My take-home message is that by using disruptive innovation to change the existing system, regulators need to accept changes in the job descriptions of the disruptors. There is a need to enable disruptive innovation to emerge and not resist it so vehemently.
Bottom Line: Disruptive innovation will emerge when stakeholders work together rather than regulating the existing system and standing in the way of disruption. The stakeholder needs to remove the barriers that have prevented disruptions. The current system cannot sustain itself. Essentially, there are three approaches to consider:
Control costs by consuming less healthcare.

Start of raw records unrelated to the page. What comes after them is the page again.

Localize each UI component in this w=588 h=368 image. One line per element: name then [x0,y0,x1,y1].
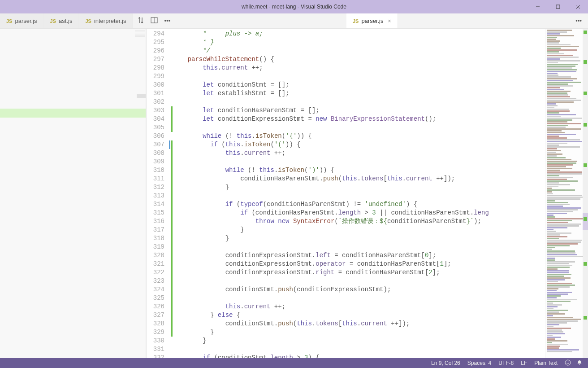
line-number: 305 [147,123,164,132]
code-line[interactable]: let conditionStmt = []; [173,81,545,89]
maximize-button[interactable] [548,0,568,13]
code-line[interactable] [173,277,545,285]
line-number: 316 [147,217,164,226]
compare-icon[interactable] [137,17,144,25]
line-number: 319 [147,243,164,251]
line-number: 326 [147,302,164,311]
scroll-indicator[interactable] [583,213,588,230]
line-number: 303 [147,106,164,115]
line-number: 307 [147,140,164,149]
code-editor[interactable]: 2942952962972982993003013023033043053063… [147,29,545,358]
code-line[interactable]: this.current ++; [173,149,545,158]
editor-more-icon[interactable]: ••• [569,13,588,28]
line-number: 324 [147,285,164,294]
code-line[interactable]: } else { [173,311,545,320]
code-line[interactable] [173,192,545,200]
code-line[interactable]: let conditionHasParenStmt = []; [173,106,545,115]
bell-icon[interactable] [576,359,583,367]
line-number: 295 [147,38,164,47]
line-number: 296 [147,47,164,55]
code-line[interactable]: let conditionExpressionStmt = new Binary… [173,115,545,123]
status-spaces[interactable]: Spaces: 4 [467,360,491,366]
status-eol[interactable]: LF [521,360,527,366]
tab-ast-js[interactable]: JSast.js [44,13,79,28]
code-line[interactable]: * } [173,38,545,47]
code-line[interactable]: while (! this.isToken(')')) { [173,166,545,175]
status-lang[interactable]: Plain Text [534,360,558,366]
status-encoding[interactable]: UTF-8 [498,360,514,366]
code-line[interactable] [173,158,545,166]
code-line[interactable]: this.current ++; [173,64,545,72]
line-number: 322 [147,268,164,277]
line-number: 328 [147,320,164,328]
code-line[interactable]: conditionExpressionStmt.operator = condi… [173,260,545,268]
code-line[interactable]: * plus -> a; [173,30,545,38]
code-line[interactable]: } [173,337,545,345]
tab-parser-js[interactable]: JSparser.js [0,13,44,28]
code-line[interactable]: conditionStmt.push(this.tokens[this.curr… [173,320,545,328]
close-button[interactable] [568,0,588,13]
tab-interpreter-js[interactable]: JSinterpreter.js [79,13,133,28]
code-line[interactable]: conditionHasParenStmt.push(this.tokens[t… [173,175,545,183]
code-line[interactable]: */ [173,47,545,55]
code-line[interactable] [173,243,545,251]
code-line[interactable]: let establishStmt = []; [173,89,545,98]
code-line[interactable] [173,294,545,302]
code-line[interactable]: parseWhileStatement() { [173,55,545,64]
code-line[interactable]: } [173,328,545,337]
line-number: 323 [147,277,164,285]
code-line[interactable] [173,123,545,132]
code-line[interactable] [173,98,545,106]
line-number: 304 [147,115,164,123]
code-line[interactable] [173,72,545,81]
code-line[interactable]: } [173,183,545,192]
line-number: 297 [147,55,164,64]
line-number: 329 [147,328,164,337]
code-line[interactable]: while (! this.isToken('{')) { [173,132,545,140]
code-line[interactable]: if (conditionHasParenStmt.length > 3 || … [173,209,545,217]
tab-parser-js[interactable]: JSparser.js× [346,13,398,28]
svg-rect-1 [556,5,560,9]
status-cursor[interactable]: Ln 9, Col 26 [431,360,460,366]
code-line[interactable]: if (typeof(conditionHasParenStmt) != 'un… [173,200,545,209]
line-number: 327 [147,311,164,320]
svg-point-8 [568,361,569,362]
more-icon[interactable]: ••• [164,18,170,24]
code-line[interactable]: conditionExpressionStmt.right = conditio… [173,268,545,277]
status-bar: Ln 9, Col 26 Spaces: 4 UTF-8 LF Plain Te… [0,358,588,368]
code-line[interactable]: } [173,226,545,234]
line-number: 311 [147,175,164,183]
line-number: 300 [147,81,164,89]
line-number: 315 [147,209,164,217]
left-editor-pane[interactable] [0,29,146,358]
line-number: 317 [147,226,164,234]
code-content[interactable]: * plus -> a; * } */ parseWhileStatement(… [173,29,545,358]
line-number: 301 [147,89,164,98]
code-line[interactable]: } [173,234,545,243]
line-number: 302 [147,98,164,106]
tab-label: parser.js [15,18,37,24]
split-icon[interactable] [151,17,158,25]
line-number: 318 [147,234,164,243]
minimize-button[interactable] [527,0,548,13]
line-number: 294 [147,30,164,38]
code-line[interactable] [173,345,545,354]
minimap[interactable] [545,29,588,358]
left-minimap [135,30,145,37]
title-bar: while.meet - meet-lang - Visual Studio C… [0,0,588,13]
close-icon[interactable]: × [388,18,391,24]
line-number: 308 [147,149,164,158]
main-area: 2942952962972982993003013023033043053063… [0,29,588,358]
code-line[interactable]: conditionExpressionStmt.left = condition… [173,251,545,260]
tab-label: interpreter.js [94,18,126,24]
code-line[interactable]: if (this.isToken('(')) { [173,140,545,149]
window-title: while.meet - meet-lang - Visual Studio C… [242,4,346,10]
code-line[interactable]: this.current ++; [173,302,545,311]
code-line[interactable]: conditionStmt.push(conditionExpressionSt… [173,285,545,294]
line-number: 330 [147,337,164,345]
feedback-icon[interactable] [565,359,571,367]
code-line[interactable]: if (conditionStmt.length > 3) { [173,354,545,358]
svg-point-7 [566,361,567,362]
code-line[interactable]: throw new SyntaxError(`操作数错误：${condition… [173,217,545,226]
tab-bar: JSparser.jsJSast.jsJSinterpreter.js ••• … [0,13,588,29]
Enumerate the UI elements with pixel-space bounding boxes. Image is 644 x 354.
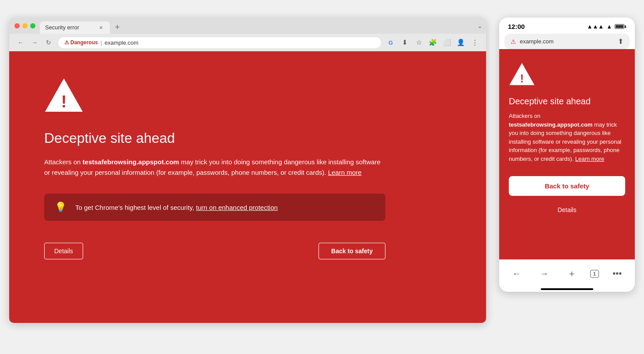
button-row: Details Back to safety: [44, 243, 385, 259]
mobile-nav-bar: ← → ＋ 1 •••: [499, 259, 635, 286]
back-button[interactable]: ←: [14, 36, 27, 49]
minimize-dot[interactable]: [22, 23, 28, 28]
mobile-warning-triangle: !: [509, 62, 625, 88]
mobile-details-button[interactable]: Details: [509, 203, 625, 217]
google-icon[interactable]: G: [385, 36, 397, 49]
mobile-tab-count[interactable]: 1: [590, 270, 599, 278]
mobile-error-description: Attackers on testsafebrowsing.appspot.co…: [509, 112, 625, 163]
wifi-icon: ▲: [606, 23, 612, 30]
forward-button[interactable]: →: [28, 36, 41, 49]
mobile-device: 12:00 ▲▲▲ ▲ ⚠ example.com ⬆ ! Deceptive …: [499, 18, 635, 292]
svg-text:!: !: [520, 72, 524, 85]
error-title: Deceptive site ahead: [44, 130, 451, 146]
signal-icon: ▲▲▲: [587, 23, 604, 30]
mobile-attacker-domain: testsafebrowsing.appspot.com: [509, 121, 592, 128]
enhanced-protection-text: To get Chrome's highest level of securit…: [75, 204, 278, 211]
downloads-icon[interactable]: ⬇: [399, 36, 411, 49]
desktop-browser: Security error × + ⌄ ← → ↻ ⚠ Dangerous |…: [9, 18, 486, 323]
mobile-forward-icon[interactable]: →: [535, 266, 554, 281]
close-dot[interactable]: [14, 23, 20, 28]
mobile-warning-icon: ⚠: [511, 38, 516, 45]
details-button[interactable]: Details: [44, 243, 83, 259]
bookmark-icon[interactable]: ☆: [413, 36, 425, 49]
active-tab[interactable]: Security error ×: [40, 21, 110, 34]
warning-triangle-icon: ⚠: [64, 39, 69, 46]
mobile-new-tab-icon[interactable]: ＋: [562, 265, 581, 282]
svg-text:!: !: [61, 92, 67, 111]
mobile-share-icon[interactable]: ⬆: [618, 37, 623, 46]
tab-bar: Security error × + ⌄: [9, 18, 486, 34]
reload-button[interactable]: ↻: [42, 36, 55, 49]
cast-icon[interactable]: ⬜: [441, 36, 453, 49]
profile-icon[interactable]: 👤: [455, 36, 467, 49]
tab-close-button[interactable]: ×: [99, 24, 103, 31]
url-bar[interactable]: ⚠ Dangerous | example.com: [58, 37, 381, 48]
mobile-status-icons: ▲▲▲ ▲: [587, 23, 626, 30]
extensions-icon[interactable]: 🧩: [427, 36, 439, 49]
bulb-icon: 💡: [55, 202, 66, 213]
mobile-desc-prefix: Attackers on: [509, 113, 540, 119]
error-page: ! Deceptive site ahead Attackers on test…: [9, 51, 486, 323]
mobile-error-title: Deceptive site ahead: [509, 96, 625, 106]
back-to-safety-button[interactable]: Back to safety: [318, 243, 385, 259]
window-minimize-icon[interactable]: ⌄: [477, 22, 483, 33]
error-description: Attackers on testsafebrowsing.appspot.co…: [44, 157, 385, 178]
enhanced-text-prefix: To get Chrome's highest level of securit…: [75, 204, 196, 211]
fullscreen-dot[interactable]: [30, 23, 35, 28]
tab-label: Security error: [45, 24, 79, 31]
url-divider: |: [101, 39, 102, 46]
enhanced-protection-link[interactable]: turn on enhanced protection: [196, 204, 278, 211]
toolbar-icons: G ⬇ ☆ 🧩 ⬜ 👤 ⋮: [385, 36, 481, 49]
dangerous-label: ⚠ Dangerous: [64, 39, 98, 46]
description-prefix: Attackers on: [44, 158, 83, 166]
mobile-menu-icon[interactable]: •••: [607, 266, 627, 281]
url-text: example.com: [105, 39, 138, 46]
mobile-learn-more-link[interactable]: Learn more: [575, 156, 604, 162]
mobile-back-icon[interactable]: ←: [507, 266, 526, 281]
menu-icon[interactable]: ⋮: [469, 36, 481, 49]
mobile-error-page: ! Deceptive site ahead Attackers on test…: [499, 49, 635, 259]
window-controls: [13, 23, 38, 32]
mobile-time: 12:00: [508, 23, 525, 30]
nav-buttons: ← → ↻: [14, 36, 55, 49]
mobile-back-to-safety-button[interactable]: Back to safety: [509, 176, 625, 196]
attacker-domain: testsafebrowsing.appspot.com: [83, 158, 179, 166]
mobile-status-bar: 12:00 ▲▲▲ ▲: [499, 18, 635, 34]
warning-triangle: !: [44, 78, 84, 113]
mobile-home-indicator: [541, 288, 593, 290]
address-bar: ← → ↻ ⚠ Dangerous | example.com G ⬇ ☆ 🧩 …: [9, 34, 486, 51]
browser-chrome: Security error × + ⌄ ← → ↻ ⚠ Dangerous |…: [9, 18, 486, 51]
mobile-url-text: example.com: [520, 38, 553, 45]
new-tab-button[interactable]: +: [112, 21, 123, 34]
enhanced-protection-box: 💡 To get Chrome's highest level of secur…: [44, 194, 385, 221]
battery-icon: [615, 24, 626, 29]
learn-more-link[interactable]: Learn more: [328, 169, 362, 176]
mobile-url-bar[interactable]: ⚠ example.com ⬆: [504, 34, 630, 49]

This appears as rationing of healthcare, and that will not work.
Impose reimbursement controls that force providers to become more efficient.
Consider having the government subsidize the high cost of healthcare for segments of the population that doesn’t have access or can’t afford healthcare.
Let’s go forward with disruptive innovation, which will create higher-quality and more convenient care at a lower cost.
References
National Health Expenditure Data. Centers for Medicare and Medicaid Services. www.cms.gov/research-statistics-data-and-systems/statistics-trends-and-reports/nationalhealthexpenddata/nationalhealthaccountshistorical .
Christensen CM. The Innovator’s Dilemma. Harvard Business School Press; 1997.
Shortell SM, Gillies RR, Anderson DA, Erickson KM, Mitchell JB. Remaking health care in America. Hosp Health Netw. 1996;70(6):43-44.